“13. The delivery of good medical care is to do as much nothing as possible.” “Laws of the House of God,” ~Samuel Shem

Editor-In-Chief, Chester “Trip” Buckenmaier III, MD, COL (ret.), MC, USA

I have been a part of U.S. Medicine and this column for several years now. I am occasionally asked where my ideas come from for the editorials I produce. Many ideas, of course, are pulled right out of the headlines or the nightly news. Others are derived from my experiences, both medical and otherwise, that have a link (no matter how tenuous) to our collective experience as federal medicine providers. Most of the time, the preponderance of the editorial has already been written in my head long before I sit down and regurgitate the idea on paper. The most significant time expenditure in developing an editorial idea, at least for me, is just thinking about a particular topic, discussing the issue with friends (mainly my wife to her chagrin) and colleagues, and skulking around the internet for other views on the subject I am chewing on.

Those U.S. Medicine readers who have subjected themselves to my ruminations for any length of time know I like to introduce my topics with a quote from history.

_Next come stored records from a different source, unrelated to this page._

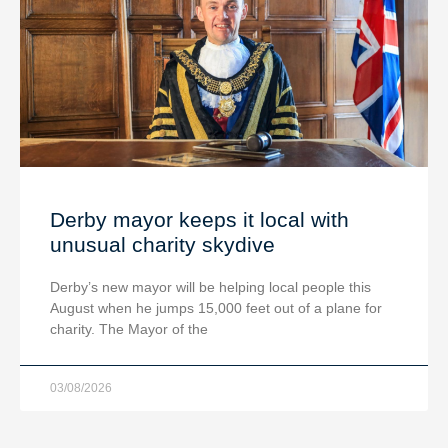
Derby mayor keeps it local with
unusual charity skydive
Derby’s new mayor will be helping local people this
August when he jumps 15,000 feet out of a plane for
charity. The Mayor of the
03/08/2026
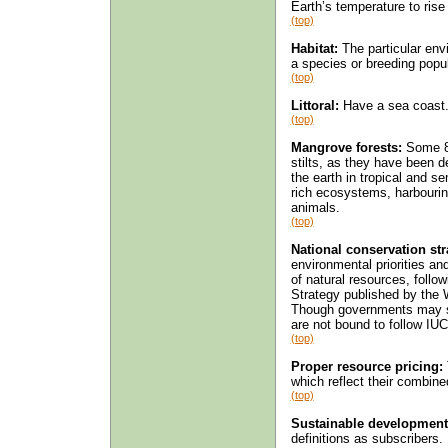
Earth’s temperature to rise 
(top)
Habitat:
The particular envi
a species or breeding popula
(top)
Littoral:
Have a sea coast. 
(top)
Mangrove forests:
Some 80
stilts, as they have been d
the earth in tropical and se
rich ecosystems, harbouri
animals.
(top)
National conservation str
environmental priorities a
of natural resources, follo
Strategy published by the 
Though governments may sup
are not bound to follow I
(top)
Proper resource pricing:
which reflect their combin
(top)
Sustainable development
definitions as subscribers.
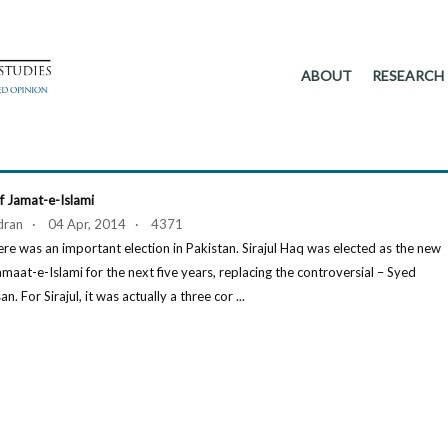
ABOUT
RESEARCH
f Jamat-e-Islami
dran · 04 Apr, 2014 · 4371
ere was an important election in Pakistan. Sirajul Haq was elected as the new
amaat-e-Islami for the next five years, replacing the controversial – Syed
 For Sirajul, it was actually a three cor ...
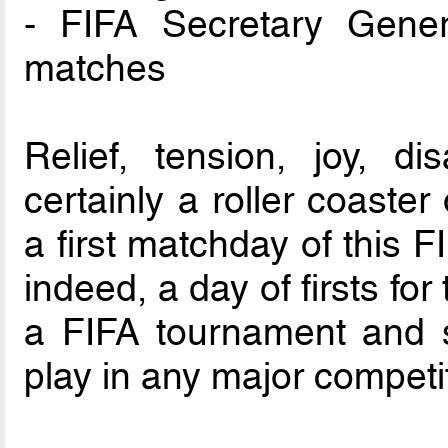
- FIFA Secretary Gener
matches
Relief, tension, joy, d
certainly a roller coaste
a first matchday of this 
indeed, a day of firsts for 
a FIFA tournament and s
play in any major competi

It was during one of these internet surfing expeditions for a quote that my theme for this month became subsumed by the electronic information upon which I stumbled.

The editorial idea that was rattling around in my skull had to do with my concern that medicine has become too focused on “doing things” to patients in support of a warped (in my opinion) economic profit model of medicine. Physicians are incentivized and encouraged to favor profitable prescriptions and procedures with little regard to the outcomes that result in their patients from these therapeutic activities that we inflict upon them. As I perused the internet with this dark and rather cumbersome idea in mind, I stumbled upon an old friend from my formative years as a medical student, intern and resident. That friend was a book I had read multiple times to help me cope with the stresses that are inherent to becoming a physician.

In my day, reading “The House of God” by Samuel Shem, MD, was almost a rite of passage during training, and even those who did not read the book became familiar with its content, since the material is part of the lexicon of medical practice in the United States. The book is a satirical look into the trials and tribulations of becoming a physician during the infamous internship year after medical school that is part of every physician’s experience.

Certainly, internships are as varied as the physicians they forge, but I have never heard a physician describe their experience as comfortable. I also have never heard of anyone completing an internship without being fundamentally changed by the year, and I have never met the doctor who wishes they could repeat their internship. “The House of God,” although a work of fiction, does expose the good, bad and ugly of medicine in America. The book was published in 1978 and continues to be controversial, drawing considerable criticism from all quarters of the medical establishment in this country. Despite this, the popularity and timeliness of the characters in this story continue to resonate with medical professionals today. I think many critical consumers of “The House of God,” allow themselves to get lost in the hyperbole and therefore miss the beauty of unvarnished truth about medicine and the human condition that Shem so masterfully and humorously provides.

One of my favorite characters in the book was The Fat Man, a senior resident on a crusade to protect patients from “the system” by breaking the rules (rule-breakers speak to my inner anarchist). The Fat Man develops a set of “Laws of the House of God” that I would venture to say are likely evoked in conversation by some physician in training every day in America. One of my favorite “laws” as a trainee then and a crusty doctor now was Law 13, “The delivery of good medical care is to do as much nothing as possible.” This was the quote I came across in my search for symbolic language on the excesses of modern medicine. My diversion was complete when I learned that Shem and the colleagues he had based his characters on were celebrating the 40th anniversary of the book’s publication with a series of panel discussions at NYU Langone Health, which was recently posted on the internet.

I have provided the link, which I encourage you to visit; it consumed me for a delightful hour. One of the panelists, commenting on the critics who complained that the book was nothing more than rage, anger and cynicism at the expense of the honor of medicine, explained that the gallows humor so prevalent in the book and actual medical practice is a metaphor for our collective impotence in the face of human suffering. Like the panelists, I feel that critics who cannot see past the cynicism are genuinely missing the point of this allegory. “The House of God,” reminds physicians young and old that we, too, are human, subject to all the base and nasty realities that define being a human. Perhaps more importantly, though, as we wade through the trials of our clinical day, we must remember to fight to maintain our humanity, if we wish to be competent physicians for our patients. If the cost for this humanity is a little rage and sarcasm against the inhumanity of our medical system, well, that is a price I will pay to cope.

Congratulations to Dr. Shem and colleagues for the needed light you shed, then and now, on our profession. It has been many years since I visited the pages of “The House of God.” I think it is time for another visit.